To do. Search the records for the string "dans" and copy every line where it turns up.

Task material.
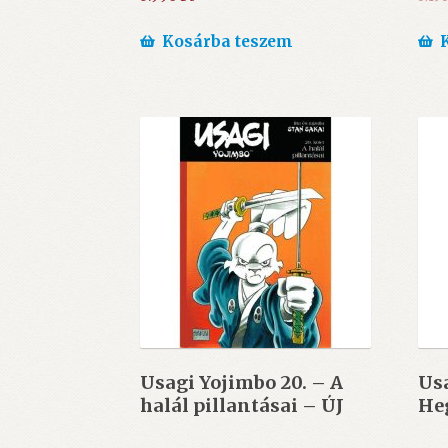
Kosárba teszem
Usagi Yojimbo 20. – A
Usa
halál pillantásai – ÚJ
He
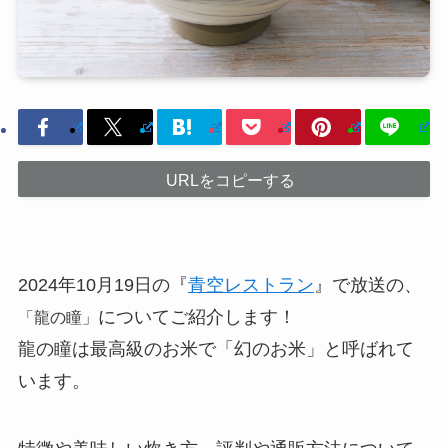
URLをコピーする
2024年10月19日の『
青空レストラン
』で放送の、
についてご紹介します！
「龍の瞳」
龍の瞳は最高級のお米で「幻のお米」と呼ばれて
います。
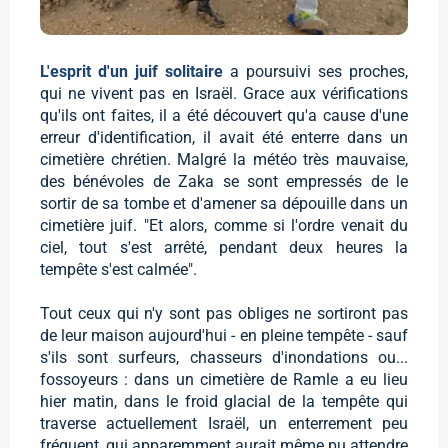
L'esprit d'un juif solitaire
a poursuivi ses proches,
qui ne vivent pas en Israël. Grace aux vérifications
qu'ils ont faites, il a été découvert qu'a cause d'une
erreur d'identification, il avait été enterre dans un
cimetière chrétien. Malgré la météo très mauvaise,
des bénévoles de Zaka se sont empressés de le
sortir de sa tombe et d'amener sa dépouille dans un
cimetière juif. "Et alors, comme si l'ordre venait du
ciel, tout s'est arrêté, pendant deux heures la
tempête s'est calmée".
Tout ceux qui n'y sont pas obliges ne sortiront pas
de leur maison aujourd'hui - en pleine tempête - sauf
s'ils sont surfeurs, chasseurs d'inondations ou...
fossoyeurs : dans un cimetière de Ramle a eu lieu
hier matin, dans le froid glacial de la tempête qui
traverse actuellement Israël, un enterrement peu
fréquent, qui apparemment aurait même pu attendre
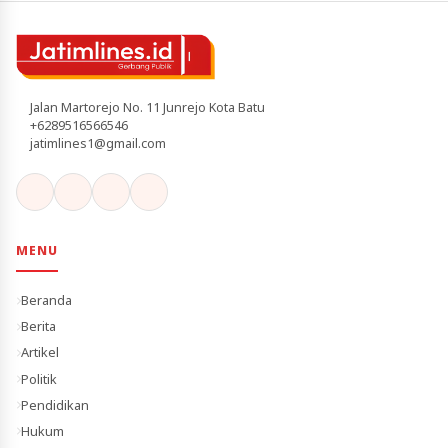
Jalan Martorejo No. 11 Junrejo Kota Batu
+6289516566546
jatimlines1@gmail.com
MENU
Beranda
Berita
Artikel
Politik
Pendidikan
Hukum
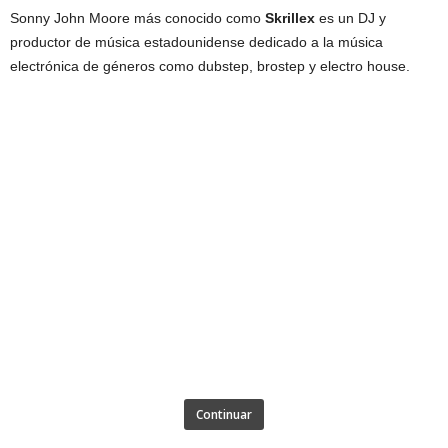
Sonny John Moore más conocido como
Skrillex
es un DJ y
productor de música estadounidense dedicado a la música
electrónica de géneros como dubstep, brostep y electro house.
Continuar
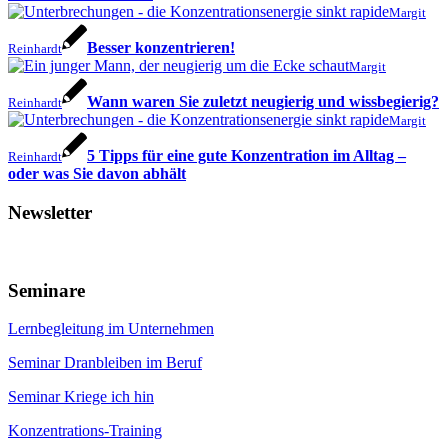
Margit
Besser konzentrieren!
Reinhardt
Margit
Wann waren Sie zuletzt neugierig und wissbegierig?
Reinhardt
Margit
5 Tipps für eine gute Konzentration im Alltag –
Reinhardt
oder was Sie davon abhält
Newsletter
Seminare
Lernbegleitung im Unternehmen
Seminar Dranbleiben im Beruf
Seminar Kriege ich hin
Konzentrations-Training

Written reply.
erreur d'identification, il avait été enterre dans un
sortir de sa tombe et d'amener sa dépouille dans un
fossoyeurs : dans un cimetière de Ramle a eu lieu
hier matin, dans le froid glacial de la tempête qui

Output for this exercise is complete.